Job seekers, students, and career changers around the world want to pursue roles related to science, technology, engineering, and mathematics across different industries—but say they are not familiar with career options, according to a recent survey from IBM.
“As Canadian businesses increasingly adopt new technologies including Artificial Intelligence and Hybrid Cloud, we are seeing increased opportunities for Canadians to pursue new career paths in STEM-related roles,” says Frank Attaie, General Manager of Technology for IBM Canada.
At the same time, online training and digital credentials are emerging as a recognized pathway to opportunity as respondents plan to seek new jobs in the year ahead, the company’s latest report shows.
“To take advantage of this moment, it is vital we raise awareness of different paths available today to step into technology roles across industries,” believes Attaie. “We’re deeply committed to driving this progress in Canada, investing in programs … to enable pathways for all Canadians to pursue futures in tech.”
The study identified Canadian-specific trends.

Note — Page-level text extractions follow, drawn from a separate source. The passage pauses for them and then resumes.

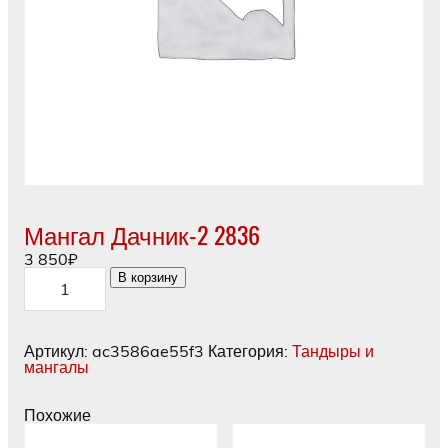
Мангал Дачник-2 2836
3 850
₽
Количество
В корзину
товара
Мангал
Дачник-2
2836
Артикул:
ac3586ae55f3
Категория:
Тандыры и
мангалы
Похожие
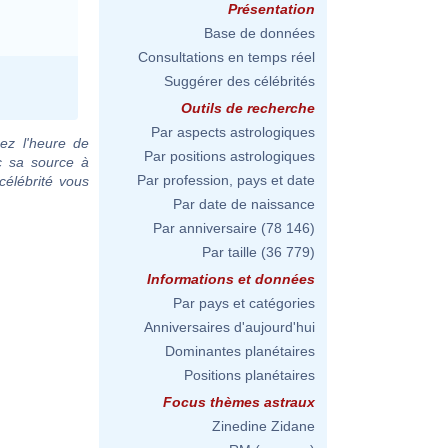
Présentation
Base de données
Consultations en temps réel
Suggérer des célébrités
Outils de recherche
Par aspects astrologiques
ez l'heure de
Par positions astrologiques
c sa source à
Par profession, pays et date
célébrité vous
Par date de naissance
Par anniversaire
(78 146)
Par taille
(36 779)
Informations et données
Par pays et catégories
Anniversaires d'aujourd'hui
Dominantes planétaires
Positions planétaires
Focus thèmes astraux
Zinedine Zidane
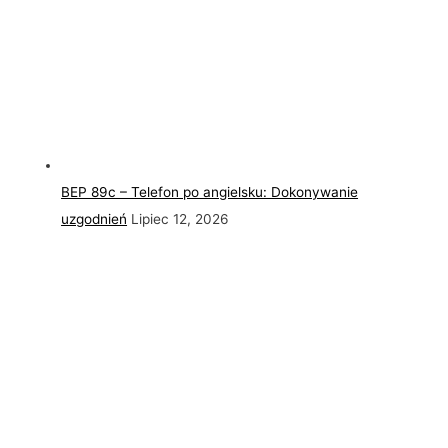
BEP 89c – Telefon po angielsku: Dokonywanie
uzgodnień
Lipiec 12, 2026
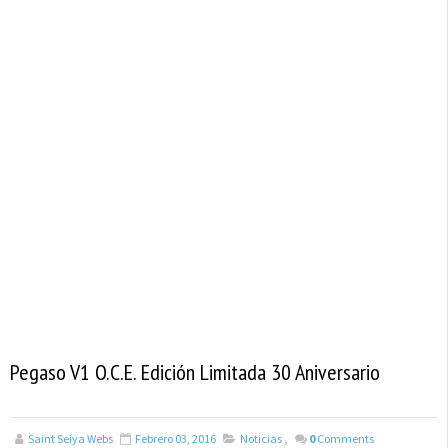
Pegaso V1 O.C.E. Edición Limitada 30 Aniversario
Saint Seiya Webs
Febrero 03, 2016
Noticias
,
0
Comments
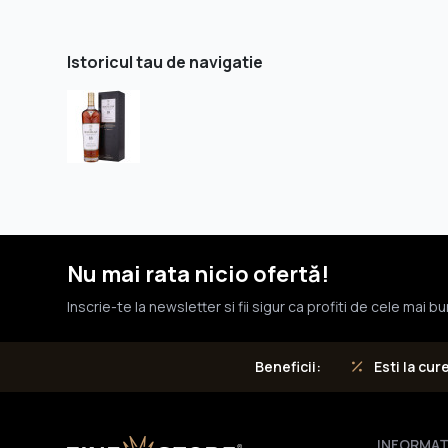
Istoricul tau de navigatie
Nu mai rata nicio ofertă!
Inscrie-te la newsletter si fii sigur ca profiti de cele mai b
Esti la cur
Beneficii:
INFORMAŢ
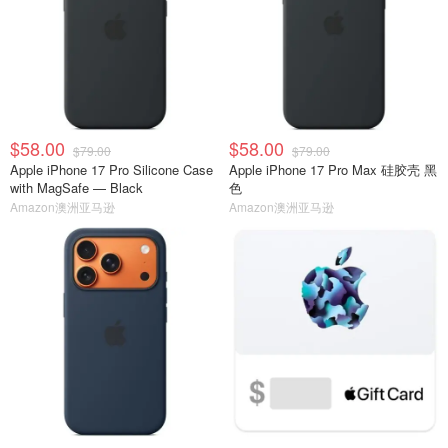
$58.00
$58.00
$79.00
$79.00
Apple iPhone 17 Pro Silicone Case
Apple iPhone 17 Pro Max 硅胶壳 黑
with MagSafe — Black ​​​​​​​
色
Amazon澳洲亚马逊
Amazon澳洲亚马逊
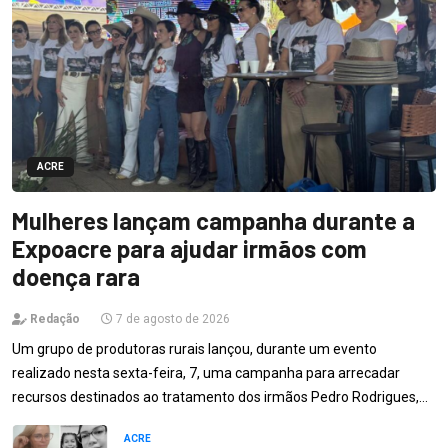
ACRE
Mulheres lançam campanha durante a
Expoacre para ajudar irmãos com
doença rara
Redação
7 de agosto de 2026
Um grupo de produtoras rurais lançou, durante um evento
realizado nesta sexta-feira, 7, uma campanha para arrecadar
recursos destinados ao tratamento dos irmãos Pedro Rodrigues,…
ACRE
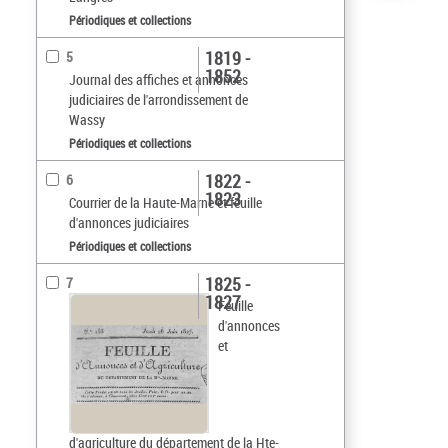
Périodiques et collections
1819 -
5
1852
Journal des affiches et annonces
judiciaires de l'arrondissement de
Wassy
Périodiques et collections
1822 -
6
1823
Courrier de la Haute-Marne et feuille
d'annonces judiciaires
Périodiques et collections
1825 -
7
1827
Feuille
d'annonces
et
d'agriculture du département de la Hte-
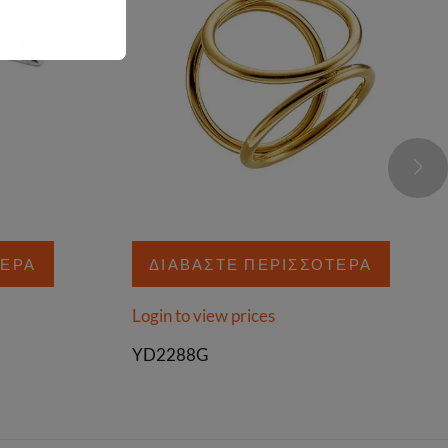
ΤΕΡΑ
ΔΙΑΒΆΣΤΕ ΠΕΡΙΣΣΌΤΕΡΑ
Login to view prices
YD2288G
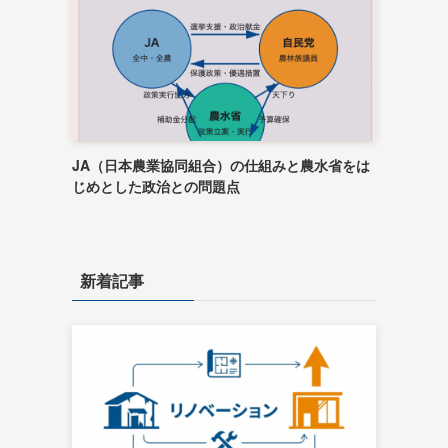
JA（日本農業協同組合）の仕組みと農水省をは
じめとした政治との問題点
新着記事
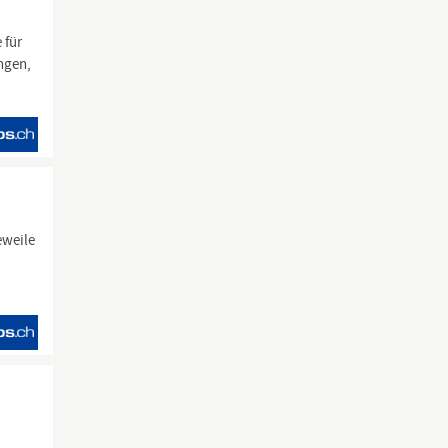
 für
ungen,
eweile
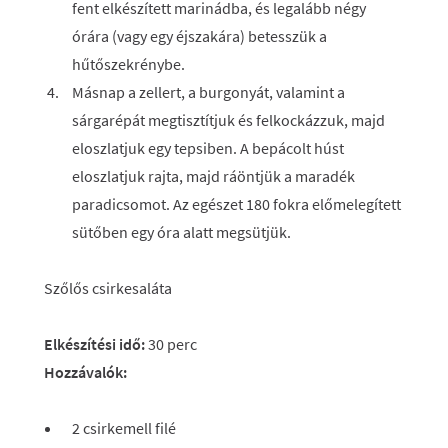
fent elkészített marinádba, és legalább négy
órára (vagy egy éjszakára) betesszük a
hűtőszekrénybe.
Másnap a zellert, a burgonyát, valamint a
sárgarépát megtisztítjuk és felkockázzuk, majd
eloszlatjuk egy tepsiben. A bepácolt húst
eloszlatjuk rajta, majd ráöntjük a maradék
paradicsomot. Az egészet 180 fokra előmelegített
sütőben egy óra alatt megsütjük.
Szőlős csirkesaláta
Elkészítési idő:
30 perc
Hozzávalók:
2 csirkemell filé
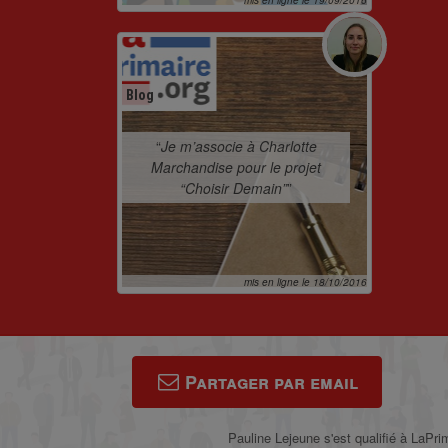
Blog
“
Je m’associe à Charlotte
Marchandise pour le projet
“Choisir Demain”
”
mis en ligne le 18/10/2016
Partager par email
Pauline Lejeune s'est qualifié à LaPr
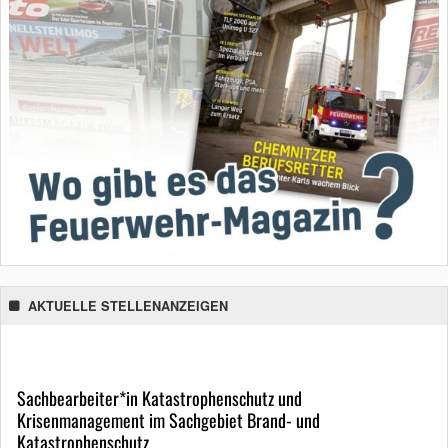
AKTUELLE STELLENANZEIGEN
Sachbearbeiter*in Katastrophenschutz und
Krisenmanagement im Sachgebiet Brand- und
Katastrophenschutz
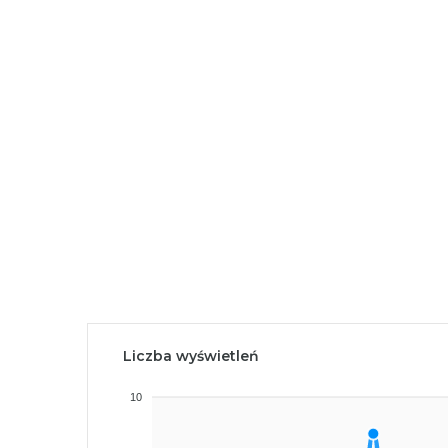
Liczba wyświetleń
10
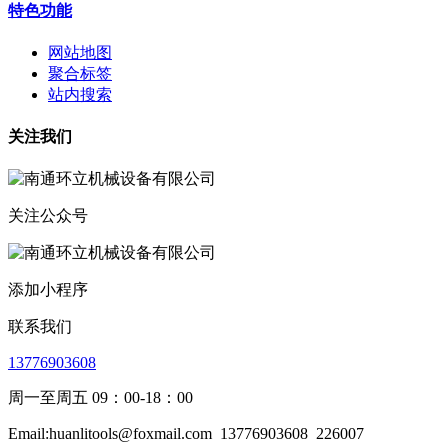
特色功能
网站地图
聚合标签
站内搜索
关注我们
关注公众号
添加小程序
联系我们
13776903608
周一至周五 09：00-18：00
Email:huanlitools@foxmail.com
13776903608
226007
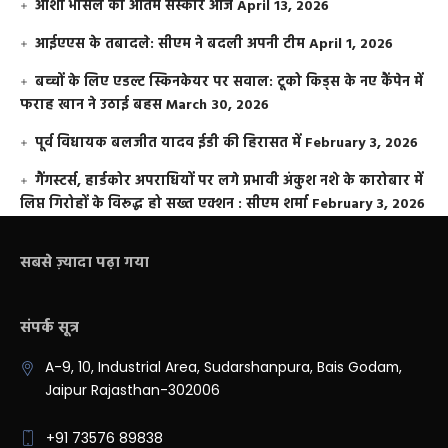
आशा भोसले का अंतिम संस्कार आज
April 13, 2026
आईएएस के तबादले: सीएम ने बदली अपनी टीम
April 1, 2026
बच्चों के लिए एडल्ट स्किनकेयर पर सवाल: टूको किड्स के नए कैंपेन में
फराह खान ने उठाई बहस
March 30, 2026
पूर्व विधायक बलजीत यादव ईडी की हिरासत में
February 3, 2026
गैंगस्टर्स, हार्डकोर अपराधियों पर लगे प्रभावी अंकुश नशे के कारोबार में
लिप्त गिरोहों के विरूद्ध हो सख्त एक्शन : सीएम शर्मा
February 3, 2026
सबसे ज़्यादा पढ़ा गया
संपर्क सूत्र
A-9, 10, Industrial Area, Sudarshanpura, Bais Godam,
Jaipur Rajasthan-302006
+91 73576 89838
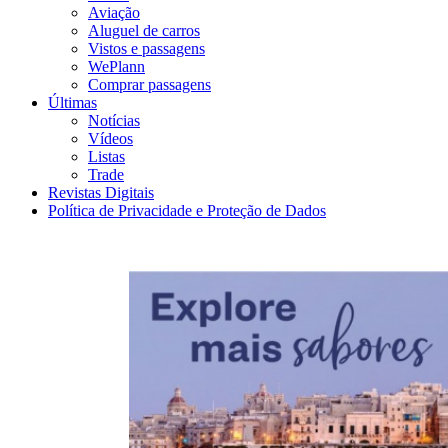
Aviação
Aluguel de carros
Vistos e passagens
WePlann
Comprar passagens
Últimas
Notícias
Vídeos
Listas
Trade
Revistas Digitais
Política de Privacidade e Proteção de Dados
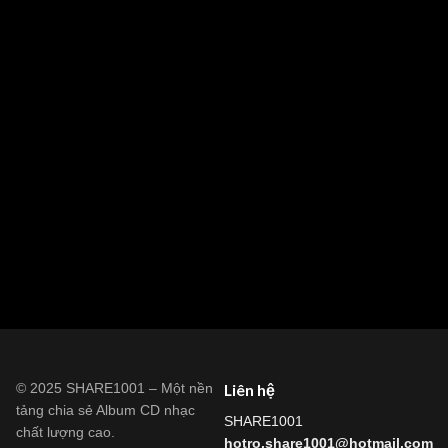
© 2025 SHARE1001 – Một nền
Liên hệ
tảng chia sẻ Album CD nhạc
SHARE1001
chất lượng cao.
hotro.share1001@hotmail.com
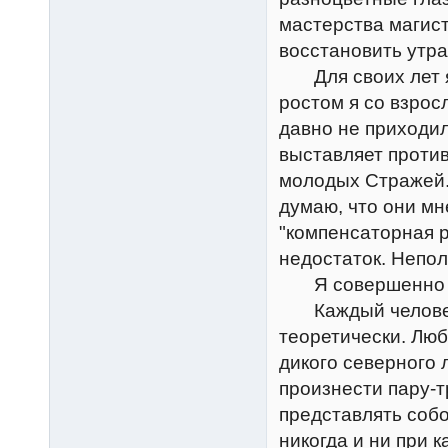
мастерства магис
восстановить утра
Для своих лет я 
ростом я со взрос
давно не приходил
выставляет проти
молодых Стражей. 
думаю, что они мн
"компенсаторная р
недостаток. Непо
Я совершенно не
Каждый человек и
теоретически. Люб
дикого северного 
произнести пару-т
представлять собо
никогда и ни при 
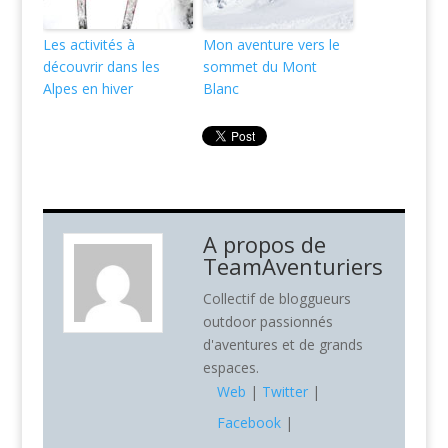
Les activités à
Mon aventure vers le
découvrir dans les
sommet du Mont
Alpes en hiver
Blanc
A propos de
TeamAventuriers
Collectif de bloggueurs
outdoor passionnés
d'aventures et de grands
espaces.
Web
|
Twitter
|
Facebook
|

For example, many Canadians shared they believe STEM training is too expensive, don’t know where to start, and don’t know enough about digital credentials.
Career-related dynamics have altered rapidly in recent years, and the change of pace is overwhelming some students and jobseekers.
More than 90% Canadians are confident they can develop skills or learn something new from an online program, however—they just need a little guidance and awareness, suggests IBM. This is an important figure because up to two-thirds of Canadians are considering new or additional work within the next year, according to the company’s study.
“Technology training can have a transformational effect on a person’s life,” stated Justina Nixon-Saintil, IBM Chief Impact Officer, who observes “many misconceptions about what’s needed to pursue a rewarding and lucrative career in today’s rapidly advancing workplace.”
Nixon-Saintil says we should raise awareness of the breadth of science and technology roles that exist across industries.
On the opportunity front, IBM notes that there are advantages to online skilling courses, with 85% of Canadians with digital credentials stating it helped to achieve career goals. Up-skill programs are typically more flexible than their academic counterparts, which allows Canadians to work while earning credentials, a particularly important element for career changers.
Through IBM SkillsBuild, the tech giant wants to skill 30 million people globally by 2030.
The open version of IBM SkillsBuild is an online platform that offers 1,000 courses in 19 languages on cybersecurity, data analysis, cloud computing, and other technical disciplines, as well as in workplace skills such as Design Thinking—earning branded digital credentials that are recognized by the market, according to the firm.
A premium version of SkillsBuild includes workshops, coaching, access to IBM technology, and “connection to career opportunities,” among other upgrades.
And IBM is hardly alone in providing such services in 2023. Titans like Amazon, Google, and LinkedIn—as well as smaller Canadian organizations such as Uvaro, Palette Skills, and Le Wagon—all offer online programs designed to train talent in tech.
Some of the most-demanded skills from hiring tech companies include software engineering, cybersecurity expertise, and the always useful ability to sell stuff.
The report, administered by Morning Consult and commissioned by IBM, is based on 14,000 interviews of students, people seeking new jobs, and people seeking to change careers, across 13 countries including Canada.